Plusieurs “influenceurs” sur les réseaux sociaux ont écopé de lourdes peines de prison, simplement pour avoir publié des contenus jugés contraires aux “valeurs de la société”.

Dans une déclaration accordée le 5 novembre à la radio Diwan Fm, le porte-parole du Tribunal de première instance de Tunis a fait savoir que quatre “influenceurs” ont été condamnés à des peines allant de 18 mois à plus de quatre ans de prison.

Ces condamnations interviennent après la publication, le 27 octobre, par le ministère de la Justice, d’un communiqué faisant état de poursuites judiciaires contre tout individu publiant des contenus jugés contraires aux bonnes mœurs de la société.

Lors d’une session parlementaire, lundi 11 novembre, la ministre de la Justice, Leila Jaffel, a déclaré que les lois appliquées dans les affaires relatives aux personnes pour atteinte aux “bonnes mœurs” ne sont pas nouvelles puisqu’elles existent depuis longtemps dans le Code pénal.

Celui-ci réprime, en effet, ce qui est considéré comme étant des attentats aux bonnes mœurs, des outrages publics à la pudeur, un attentat à la pudeur, une incitation à la débauche. Des expressions ambiguës ayant une valeur juridique à travers l’article 226 bis dudit Code. Celui-ci dispose que :

Est puni de six mois d’emprisonnement et d’une amende de mille dinars quiconque porte publiquement atteinte aux bonnes mœurs ou à la morale publique par le geste ou la parole ou gène intentionnellement autrui d’une façon qui porte atteinte à la pudeur. Est passible des mêmes peines prévues quiconque attire publiquement l’attention sur une occasion de commettre la débauche, par des écrits, des enregistrements, des messages audio ou visuels, électroniques ou optiques.

L’aspect évasif de l’article 226 laisse présager une extension du champ de la répression.

Jugements arbitraires et abusifs

Dans les prisons tunisiennes croupissent aussi bien des meurtriers, que des émetteurs de chèques sans provision ou des personnes jugées pour atteinte aux bonnes mœurs.
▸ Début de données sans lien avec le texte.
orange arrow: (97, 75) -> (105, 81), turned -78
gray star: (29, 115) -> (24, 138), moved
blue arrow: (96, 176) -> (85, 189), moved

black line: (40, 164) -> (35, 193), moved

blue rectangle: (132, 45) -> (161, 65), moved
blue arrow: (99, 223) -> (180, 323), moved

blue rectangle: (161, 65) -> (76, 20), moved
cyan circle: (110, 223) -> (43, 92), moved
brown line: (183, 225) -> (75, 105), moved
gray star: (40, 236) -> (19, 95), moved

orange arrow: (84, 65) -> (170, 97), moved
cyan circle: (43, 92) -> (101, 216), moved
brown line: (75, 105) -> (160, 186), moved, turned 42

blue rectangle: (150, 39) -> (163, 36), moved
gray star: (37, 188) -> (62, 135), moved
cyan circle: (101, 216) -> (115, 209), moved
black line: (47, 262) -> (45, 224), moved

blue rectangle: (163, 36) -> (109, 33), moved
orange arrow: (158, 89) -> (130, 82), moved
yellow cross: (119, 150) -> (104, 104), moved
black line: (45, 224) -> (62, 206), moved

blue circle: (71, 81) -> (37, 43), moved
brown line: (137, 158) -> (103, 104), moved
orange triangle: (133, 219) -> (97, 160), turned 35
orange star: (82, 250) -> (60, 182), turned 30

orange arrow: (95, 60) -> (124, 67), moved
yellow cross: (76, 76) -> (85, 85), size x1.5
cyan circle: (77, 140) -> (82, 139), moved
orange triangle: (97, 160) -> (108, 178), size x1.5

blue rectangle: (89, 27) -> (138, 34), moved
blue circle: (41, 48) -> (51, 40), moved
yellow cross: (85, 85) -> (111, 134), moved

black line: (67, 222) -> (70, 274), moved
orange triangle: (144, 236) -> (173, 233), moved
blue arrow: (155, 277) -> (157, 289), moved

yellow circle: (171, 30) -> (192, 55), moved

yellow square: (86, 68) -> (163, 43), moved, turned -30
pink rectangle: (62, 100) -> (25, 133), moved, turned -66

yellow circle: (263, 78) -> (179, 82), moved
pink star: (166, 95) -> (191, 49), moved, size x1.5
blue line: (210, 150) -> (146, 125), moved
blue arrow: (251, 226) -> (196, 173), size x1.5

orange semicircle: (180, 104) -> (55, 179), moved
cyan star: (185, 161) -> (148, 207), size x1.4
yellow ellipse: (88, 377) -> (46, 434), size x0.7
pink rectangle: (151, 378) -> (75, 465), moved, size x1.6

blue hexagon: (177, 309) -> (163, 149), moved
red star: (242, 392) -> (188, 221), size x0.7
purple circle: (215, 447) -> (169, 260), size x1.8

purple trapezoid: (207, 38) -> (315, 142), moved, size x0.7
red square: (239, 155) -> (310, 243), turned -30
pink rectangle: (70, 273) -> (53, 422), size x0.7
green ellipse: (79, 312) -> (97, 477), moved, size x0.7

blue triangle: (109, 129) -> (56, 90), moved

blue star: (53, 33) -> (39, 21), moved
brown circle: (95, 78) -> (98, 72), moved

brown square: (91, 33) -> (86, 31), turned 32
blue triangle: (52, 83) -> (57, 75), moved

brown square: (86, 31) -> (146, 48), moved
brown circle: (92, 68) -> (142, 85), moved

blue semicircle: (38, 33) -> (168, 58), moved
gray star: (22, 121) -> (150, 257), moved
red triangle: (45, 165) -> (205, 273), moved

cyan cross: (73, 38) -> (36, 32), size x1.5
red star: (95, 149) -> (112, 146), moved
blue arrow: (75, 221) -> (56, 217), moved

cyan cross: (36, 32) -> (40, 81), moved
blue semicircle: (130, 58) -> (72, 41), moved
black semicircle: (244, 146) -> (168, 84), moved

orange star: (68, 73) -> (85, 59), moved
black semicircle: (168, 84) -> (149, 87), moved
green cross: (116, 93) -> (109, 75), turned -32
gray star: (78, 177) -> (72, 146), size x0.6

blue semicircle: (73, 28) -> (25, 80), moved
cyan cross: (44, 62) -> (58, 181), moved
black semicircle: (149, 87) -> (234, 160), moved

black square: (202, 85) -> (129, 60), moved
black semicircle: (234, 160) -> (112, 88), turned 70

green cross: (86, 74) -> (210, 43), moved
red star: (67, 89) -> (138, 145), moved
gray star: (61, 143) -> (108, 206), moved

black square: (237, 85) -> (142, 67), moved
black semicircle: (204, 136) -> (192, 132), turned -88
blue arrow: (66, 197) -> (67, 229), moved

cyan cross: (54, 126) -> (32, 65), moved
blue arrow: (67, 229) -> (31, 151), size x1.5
On peut aussi se retrouver derrière les barreaux pour avoir fumé un joint.

Les jugements prononcés questionnent leurs caractères juste et équitable, censés être garantis par la justice. Le 5 novembre, un homme a été condamné à trois ans de prison pour meurtre. Quelques jours après, des “influenceurs” ont écopé de cinq ans de prison à la suite de leurs activités considérées comme blasphématoires envers les mœurs.

Ben Arous 20 octobre 2022, des manifestants plaident la fin de l’impunité dans l’affaire du meurtre d’Omar Laabidi. Photo: Seif Koussani

L’aspect arbitraire de la justice se manifeste également dans le temps requis pour le prononcement du verdict. Il a fallu plus de six ans de marathon judiciaire pour que la Chambre pénale du Tribunal de première instance de Ben Arous condamne douze agents de sécurité à seulement un an de prison avec sursis pour homicide involontaire et d’acquitter deux autres.  L’impunité dont jouissent les policiers en Tunisie est révélatrice de la politique des deux poids deux mesures suivie par la justice.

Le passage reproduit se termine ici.